By spring, as news of the Stamp Act reached places like Boston, Massachusetts, and Williamsburg, Virginia, reaction was swift.   Preachers railed against the law from their pulpits.  Town meetings passed resolutions against it.   Virginia’s House of Burgesses passed the Virginia Resolves.  By summer, stamp agents were being hanged in effigy.  Real violence followed.   Homes belonging to two colonial officials in Boston, Andrew Oliver, the stamp agent for Massachusetts, and Thomas Hutchinson, Chief Justice for the colony, were destroyed by mobs. The destruction was incredibly thorough.   After destroying most of the fabric of Mr. Hutchinson’s home, one of the most elegant in Boston, the angry crowd finished the job by trying to tear down the roof.  Mr. Oliver resigned as stamp agent as did stamp agents in other colonies.  And Bostonians weren’t the only ones committing acts of violence; unrest flared in cities and towns up and down the coast.
 
Benjamin Franklin, who was living quite happily in London at the time, was as surprised as anyone in that great city at the reaction on this side of the Atlantic to the Stamp Act.  His wife, who had stayed in Philadelphia, defended their house from a mob bent on trying to destroy it.  Mr.
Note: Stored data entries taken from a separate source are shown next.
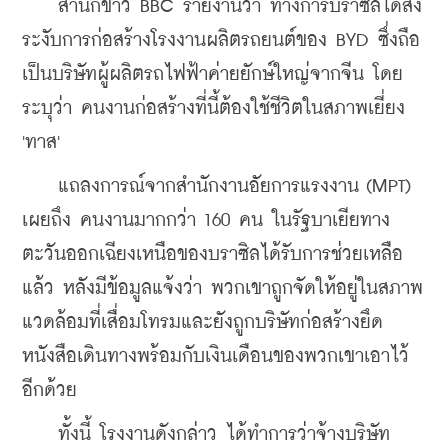
    สำนักข่าว BBC รายงานว่า ทางการบราซิลได้สั่ง
ระงับการก่อสร้างโรงงานผลิตรถยนต์ของ BYD ซึ่งถือ
เป็นบริษัทผู้ผลิตรถไฟฟ้าค่ายยักษ์ใหญ่จากจีน โดย
ระบุว่า คนงานก่อสร้างที่นี้ต้องใช้ชีวิตในสภาพเยี่ยง 
'ทาส'
    แถลงการณ์จากสำนักงานอัยการแรงงาน (MPT) 
เผยถึง คนงานมากกว่า 160 คน ในรัฐบาเยียทาง
ตะวันออกเฉียงเหนือของบราซิลได้รับการช่วยเหลือ
แล้ว หลังมีข้อมูลแจ้งว่า พวกเขาถูกจัดให้อยู่ในสภาพ
แวดล้อมที่เสื่อมโทรมและยังถูกบริษัทก่อสร้างยึด
หนังสือเดินทางพร้อมกับเงินเดือนของพวกเขาเอาไว้
อีกด้วย
    ทั้งนี้ โรงงานดังกล่าว ได้ทำการว่าจ้างบริษัท 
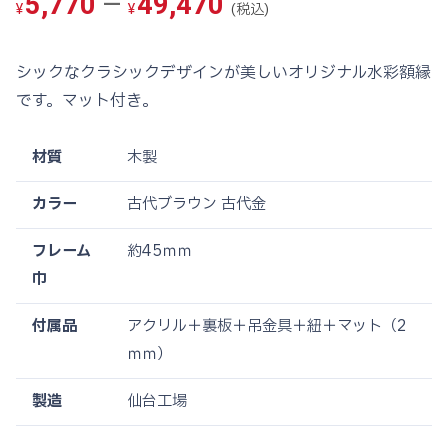
価
–
5,770
49,470
(税込)
¥
¥
格
帯:
シックなクラシックデザインが美しいオリジナル水彩額縁
¥5,770
です。マット付き。
–
¥49,470
材質
木製
カラー
古代ブラウン 古代金
フレーム
約45ｍｍ
巾
付属品
アクリル＋裏板＋吊金具＋紐＋マット（2
ｍｍ）
製造
仙台工場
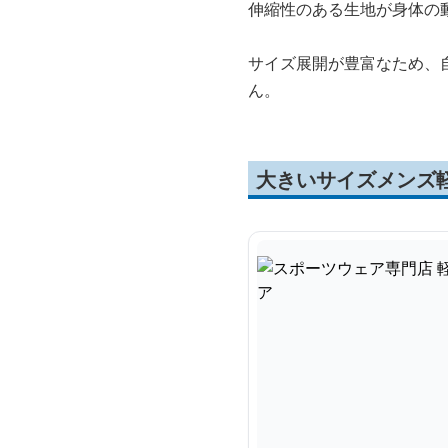
伸縮性のある生地が身体の
サイズ展開が豊富なため、
ん。
大きいサイズメンズ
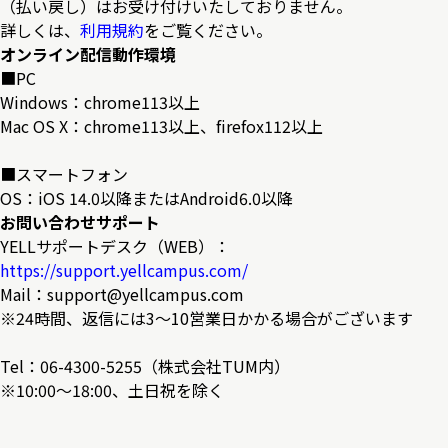
（払い戻し）はお受け付けいたしておりません。
詳しくは、
利用規約
をご覧ください。
オンライン配信動作環境
■PC
Windows：chrome113以上
Mac OS X：chrome113以上、firefox112以上
■スマートフォン
OS：iOS 14.0以降またはAndroid6.0以降
お問い合わせサポート
YELLサポートデスク（WEB）：
https://support.yellcampus.com/
Mail：support@yellcampus.com
※24時間、返信には3〜10営業日かかる場合がございます
Tel：06-4300-5255（株式会社TUM内）
※10:00～18:00、土日祝を除く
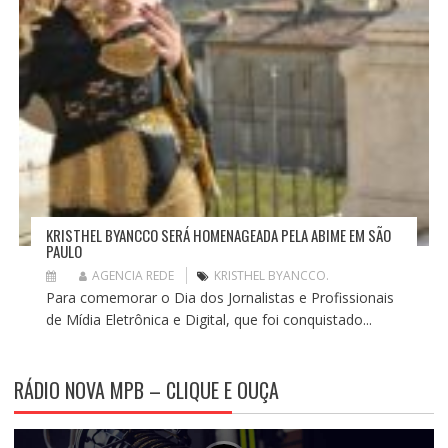
KRISTHEL BYANCCO SERÁ HOMENAGEADA PELA ABIME EM SÃO
PAULO
AGENCIA REDE
KRISTHEL BYANCCO.
Para comemorar o Dia dos Jornalistas e Profissionais
de Mídia Eletrônica e Digital, que foi conquistado...
RÁDIO NOVA MPB – CLIQUE E OUÇA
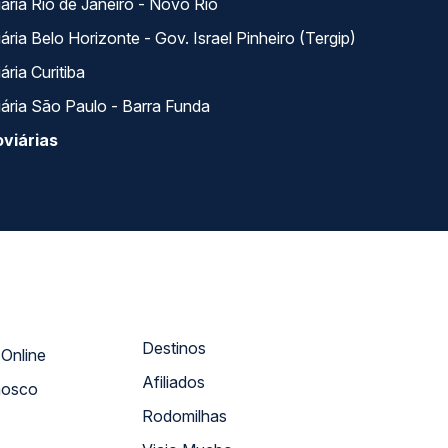
ária Rio de Janeiro - Novo Rio
ria Belo Horizonte - Gov. Israel Pinheiro (Tergip)
ria Curitiba
ária São Paulo - Barra Funda
viárias
Destinos
Atendimento Online
Afiliados
nosco
Rodomilhas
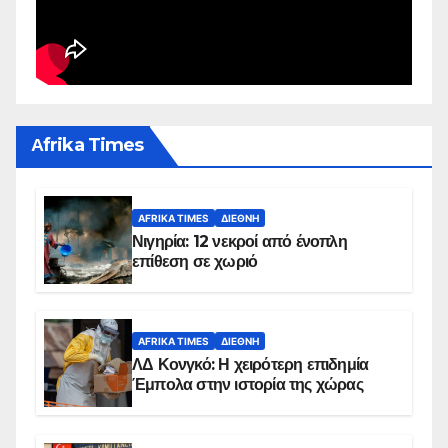
Αfrika Times
AFRIKA TIMES
ΔΙΕΘΝΉ
Νιγηρία: 12 νεκροί από ένοπλη
επίθεση σε χωριό
AFRIKA TIMES
ΔΙΕΘΝΉ
ΛΔ Κονγκό: Η χειρότερη επιδημία
Έμπολα στην ιστορία της χώρας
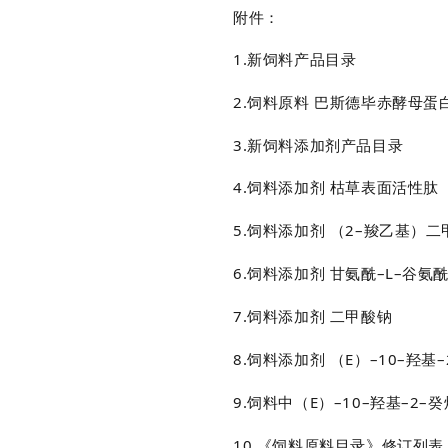
附件：
1
.
新饲料产品目录
2
.
饲料原料
巴斯德毕赤酵母蛋
3
.
新饲料添加剂产品目录
4
.饲料添加剂
枯草表面活性肽
5
.
饲料添加剂
（
2
–羧乙基）二
6
.
饲料添加剂
甘氨酰
–
L
–谷氨
7
.
饲料添加剂
二甲酸钠
8
.
饲料添加剂
（
E
）
–
10
–羟基–
9
.
饲料中（
E
）
–
10
–羟基–
2
–
10
.
《饲料原料目录》修订列表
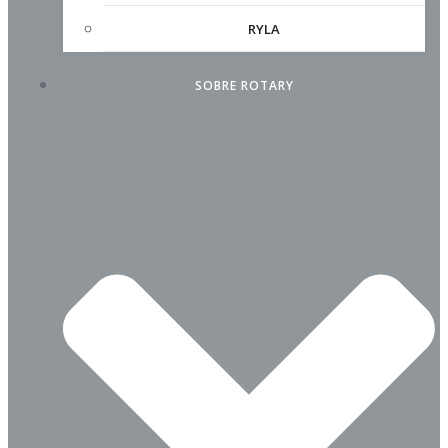
RYLA
SOBRE ROTARY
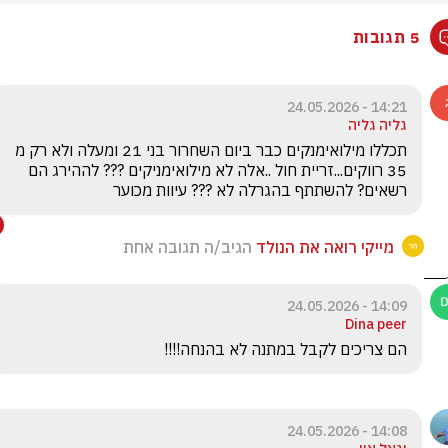
5 תגובות
14:21 - 24.05.2026
גליה גליה
תכללו מילואימנקים כבר ביום השחרור בני 21 ומעלה ולא רק מ 
35 רווקים...זריית חול ..אלה לא מילואימניקים ??? לההירג הם 
רשאים? להשתתף בהגרלה לא ??? עיוות מכוער
מייקי רואה את הנולד
הגיב/ה תגובה אחת
14:09 - 24.05.2026
Dina peer
הם צריכים לקבל במתנה לא בהנחה!!!!
14:08 - 24.05.2026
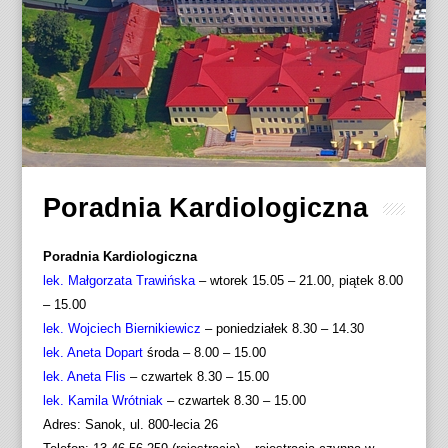
Poradnia Kardiologiczna
Poradnia Kardiologiczna
lek. Małgorzata Trawińska
– wtorek 15.05 – 21.00, piątek 8.00
– 15.00
lek. Wojciech Biernikiewicz
– poniedziałek 8.30 – 14.30
lek. Aneta Dopart
środa – 8.00 – 15.00
lek. Aneta Flis
– czwartek 8.30 – 15.00
lek. Kamila Wrótniak
– czwartek 8.30 – 15.00
Adres: Sanok, ul. 800-lecia 26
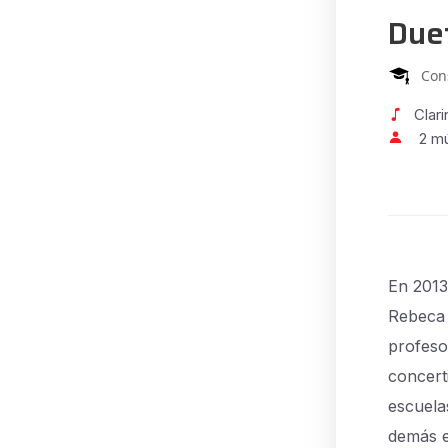
Due
Con
Clari
2 m
En 2013
Rebeca 
profeso
concert
escuelas
demás e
Franklin was thought by his fellow Philadelphians to have had a hand in this illegal tax.
 
The Stamp Act was repealed in 1766, which was good news here.  Unfortunately with this good news came bad news.  After repealing the Stamp Act, Parliament immediately issued a Declaratory Act that asserted their right to tax the thirteen colonies “in all cases whatsoever.”  A Declaratory Act that sounded very similar to this one was enacted earlier in the century to subjugate Ireland.
 
The road to revolution came quicker with the passage of the Townshend Acts, taxes on a long list of items that were imported from Great Britain.  These were repealed, except for a small tax on tea.  Who could complain about a couple of pennies’ tax on tea?  We know the answer to that: the Boston Tea Party.  The response in London: the Coercive Acts, known here as the Intolerable Acts.  The Coercive Acts were a punishment for Boston and Massachusetts.  However, reasoned their brethren in their sister colonies, if the British government could do something so punitive to one colony, they could do the same thing to any of the others.  The First Continental Congress followed.  Then came bloodshed in Massachusetts, a Second Continental Congress, and the Declaration of Independence.  Sounds like a good science experiment to me.  An action followed by an opposite reaction.
 
John Adams believed that there had to be a revolution in peoples’ minds and hearts prior to any fighting.   The Stamp Act was the start of the revolution he described, ten years before Lexington and Concord.